When the listing below reaches the line that has "Material presented on", start reproducing exactly; stop after the line that has "ew arrivals!", and drop the pictures.

======

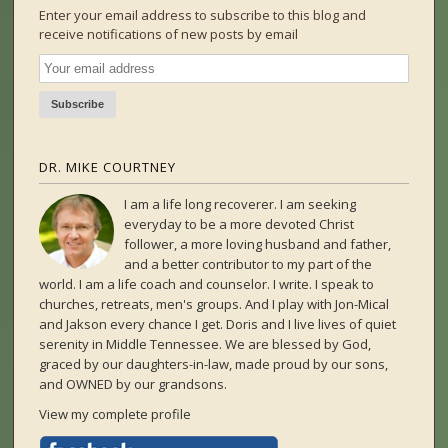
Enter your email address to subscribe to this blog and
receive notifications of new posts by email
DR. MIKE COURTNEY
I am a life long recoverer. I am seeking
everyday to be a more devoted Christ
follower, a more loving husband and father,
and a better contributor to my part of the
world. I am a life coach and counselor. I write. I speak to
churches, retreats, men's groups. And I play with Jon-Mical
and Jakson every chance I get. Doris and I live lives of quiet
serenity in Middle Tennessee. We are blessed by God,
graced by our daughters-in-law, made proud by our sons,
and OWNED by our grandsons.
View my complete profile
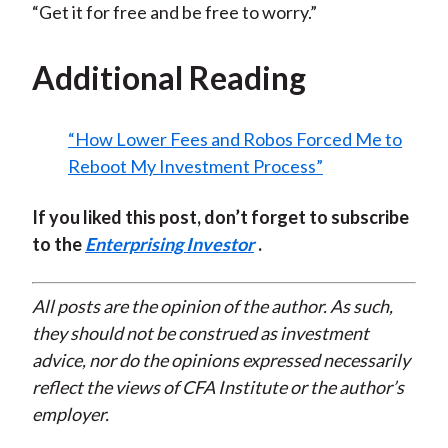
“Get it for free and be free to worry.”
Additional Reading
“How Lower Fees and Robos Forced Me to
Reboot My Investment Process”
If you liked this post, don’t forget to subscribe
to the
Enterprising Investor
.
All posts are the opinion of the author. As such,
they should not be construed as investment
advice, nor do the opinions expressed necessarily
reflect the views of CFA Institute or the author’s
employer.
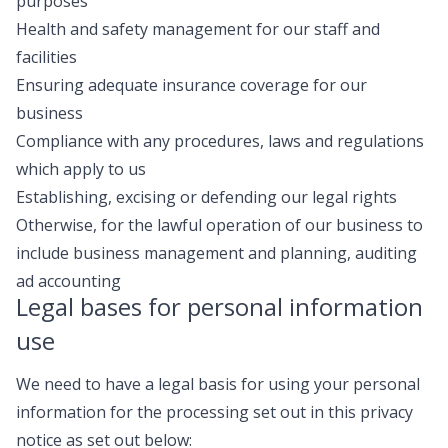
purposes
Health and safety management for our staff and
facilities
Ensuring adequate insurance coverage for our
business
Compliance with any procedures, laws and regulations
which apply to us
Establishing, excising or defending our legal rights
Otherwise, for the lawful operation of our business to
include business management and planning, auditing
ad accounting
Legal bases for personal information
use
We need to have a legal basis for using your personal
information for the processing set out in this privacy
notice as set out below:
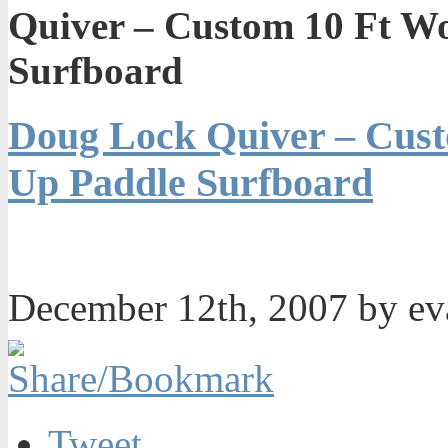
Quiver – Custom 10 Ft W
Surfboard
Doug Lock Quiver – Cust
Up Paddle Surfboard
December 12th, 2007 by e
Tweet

======

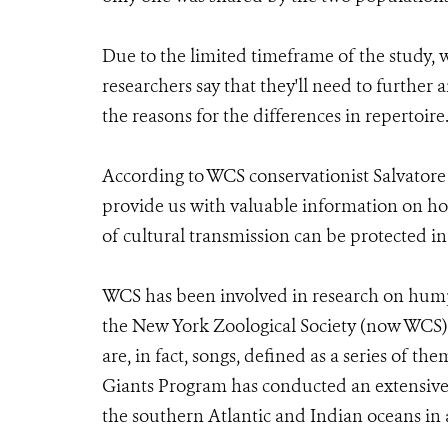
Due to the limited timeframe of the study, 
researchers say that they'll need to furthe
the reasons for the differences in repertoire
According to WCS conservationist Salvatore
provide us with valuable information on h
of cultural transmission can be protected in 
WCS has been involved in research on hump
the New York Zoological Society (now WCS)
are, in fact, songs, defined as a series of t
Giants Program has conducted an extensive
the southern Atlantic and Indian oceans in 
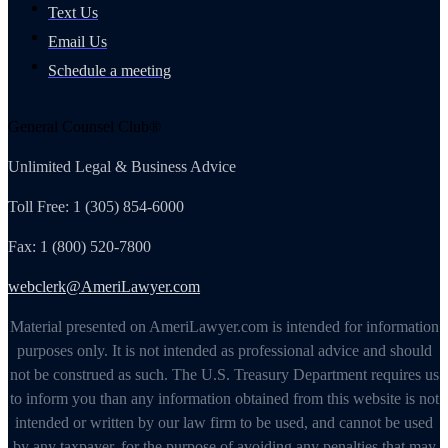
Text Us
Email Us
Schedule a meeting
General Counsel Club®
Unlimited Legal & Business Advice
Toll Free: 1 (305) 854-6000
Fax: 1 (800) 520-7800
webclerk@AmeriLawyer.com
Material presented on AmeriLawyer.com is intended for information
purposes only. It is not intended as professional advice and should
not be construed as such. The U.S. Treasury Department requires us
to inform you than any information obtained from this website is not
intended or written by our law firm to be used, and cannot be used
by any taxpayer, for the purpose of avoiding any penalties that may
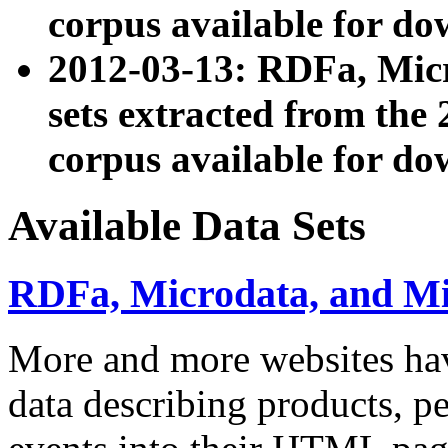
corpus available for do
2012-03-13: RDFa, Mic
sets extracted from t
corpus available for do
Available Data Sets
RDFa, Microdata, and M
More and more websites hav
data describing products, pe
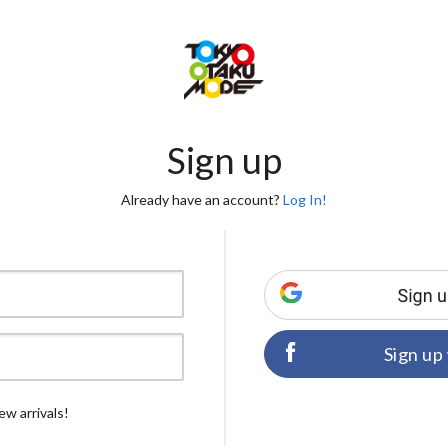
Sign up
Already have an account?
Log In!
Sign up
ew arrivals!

======

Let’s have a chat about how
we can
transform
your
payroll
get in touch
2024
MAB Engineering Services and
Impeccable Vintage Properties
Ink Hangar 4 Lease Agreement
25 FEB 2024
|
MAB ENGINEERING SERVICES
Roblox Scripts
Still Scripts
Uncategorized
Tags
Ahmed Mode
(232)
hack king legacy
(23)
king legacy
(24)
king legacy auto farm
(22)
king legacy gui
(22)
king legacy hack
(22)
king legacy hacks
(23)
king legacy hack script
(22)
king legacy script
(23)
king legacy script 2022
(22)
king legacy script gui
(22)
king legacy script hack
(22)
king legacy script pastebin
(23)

======

• [RESULT OF THE EXERCISE]
Material presented on AmeriLawyer.com is intended for information
purposes only. It is not intended as professional advice and should
not be construed as such. The U.S. Treasury Department requires us
to inform you than any information obtained from this website is not
intended or written by our law firm to be used, and cannot be used
by any taxpayer, for the purpose of avoiding any penalties that may
corpus available for do
2012-03-13: RDFa, Mic
sets extracted from t
corpus available for do
Available Data Sets
RDFa, Microdata, and M
More and more websites hav
data describing products, pe
Sign up
Already have an account?
Log In!
Sign up
ew arrivals!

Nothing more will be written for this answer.